(Page-level text extractions)
——

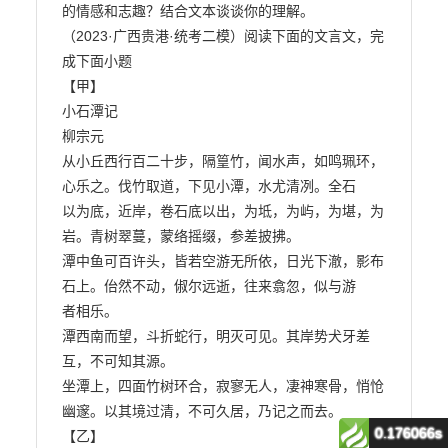
0.176066s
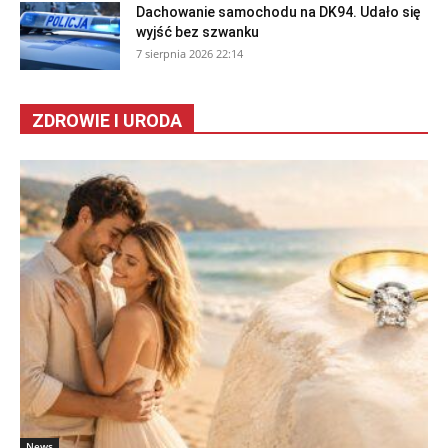
Dachowanie samochodu na DK94. Udało się
wyjść bez szwanku
7 sierpnia 2026 22:14
ZDROWIE I URODA
News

——

-- Problem to work on --
Reproduce each line of the records exactly, and omit every picture.

-- Response for this exercise --
0.176066s
Dachowanie samochodu na DK94. Udało się
wyjść bez szwanku
7 sierpnia 2026 22:14
ZDROWIE I URODA
News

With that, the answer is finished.